### TASK DESCRIPTION
Copy out each line of the data that includes the string "Professionals".

### Dataset entries
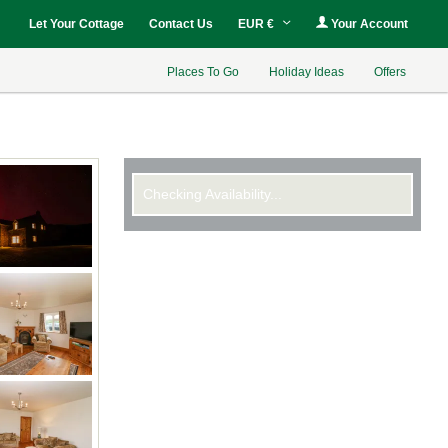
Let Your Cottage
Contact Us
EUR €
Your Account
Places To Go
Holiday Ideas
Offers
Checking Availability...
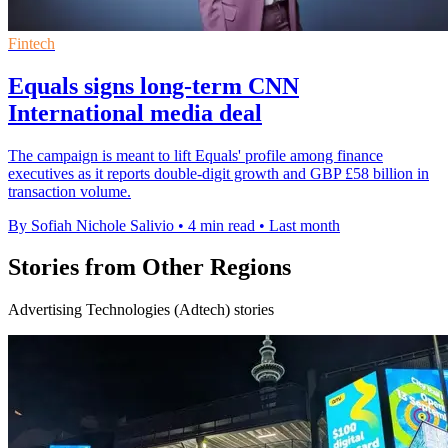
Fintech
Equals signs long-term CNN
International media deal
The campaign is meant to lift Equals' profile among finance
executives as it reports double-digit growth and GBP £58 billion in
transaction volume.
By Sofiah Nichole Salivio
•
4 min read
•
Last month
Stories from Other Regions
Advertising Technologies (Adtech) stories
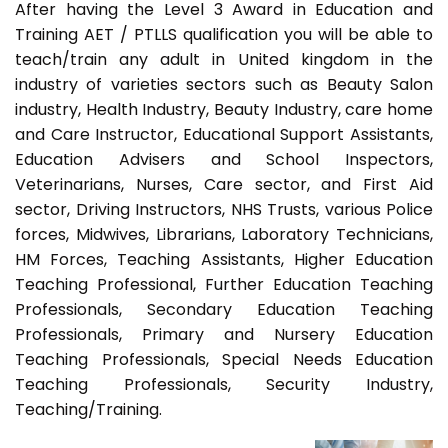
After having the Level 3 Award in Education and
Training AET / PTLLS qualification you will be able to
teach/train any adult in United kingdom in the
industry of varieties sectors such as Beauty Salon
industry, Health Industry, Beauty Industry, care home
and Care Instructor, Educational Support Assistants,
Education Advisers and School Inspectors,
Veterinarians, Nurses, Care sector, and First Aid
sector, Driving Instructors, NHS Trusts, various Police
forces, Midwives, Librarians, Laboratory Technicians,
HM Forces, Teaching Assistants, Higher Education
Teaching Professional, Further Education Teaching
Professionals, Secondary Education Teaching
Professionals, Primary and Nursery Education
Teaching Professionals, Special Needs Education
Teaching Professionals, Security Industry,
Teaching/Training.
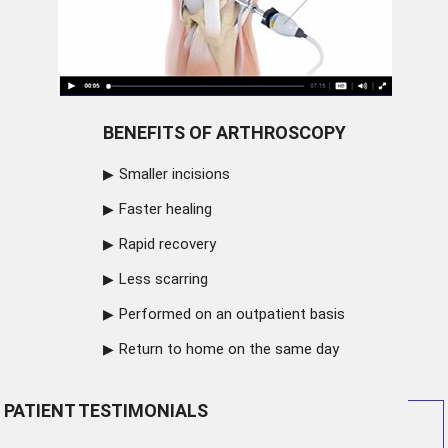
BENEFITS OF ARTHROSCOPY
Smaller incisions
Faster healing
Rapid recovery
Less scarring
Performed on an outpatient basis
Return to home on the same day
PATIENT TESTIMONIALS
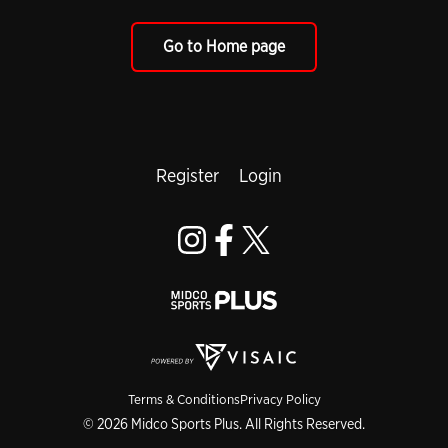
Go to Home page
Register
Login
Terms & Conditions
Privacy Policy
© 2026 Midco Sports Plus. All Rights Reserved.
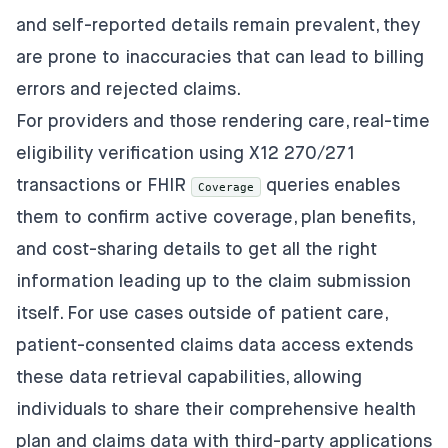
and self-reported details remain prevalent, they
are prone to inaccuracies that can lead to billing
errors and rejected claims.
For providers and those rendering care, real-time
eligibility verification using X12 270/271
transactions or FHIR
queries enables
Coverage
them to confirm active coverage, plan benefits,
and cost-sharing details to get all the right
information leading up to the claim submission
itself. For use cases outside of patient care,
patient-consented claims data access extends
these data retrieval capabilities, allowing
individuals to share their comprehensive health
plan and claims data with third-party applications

==

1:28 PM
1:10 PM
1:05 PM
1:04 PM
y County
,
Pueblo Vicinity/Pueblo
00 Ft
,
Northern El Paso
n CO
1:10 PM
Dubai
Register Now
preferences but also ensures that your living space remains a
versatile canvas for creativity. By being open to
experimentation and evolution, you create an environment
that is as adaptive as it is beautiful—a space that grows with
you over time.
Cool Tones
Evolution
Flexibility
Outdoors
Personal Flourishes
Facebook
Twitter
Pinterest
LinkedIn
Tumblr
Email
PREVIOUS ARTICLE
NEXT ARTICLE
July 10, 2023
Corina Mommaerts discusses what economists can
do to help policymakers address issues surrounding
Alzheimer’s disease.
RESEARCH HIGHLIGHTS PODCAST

### EXERCISE ANSWER
Professionals, Secondary Education Teaching
Professionals, Primary and Nursery Education
Teaching Professionals, Special Needs Education
Teaching Professionals, Security Industry,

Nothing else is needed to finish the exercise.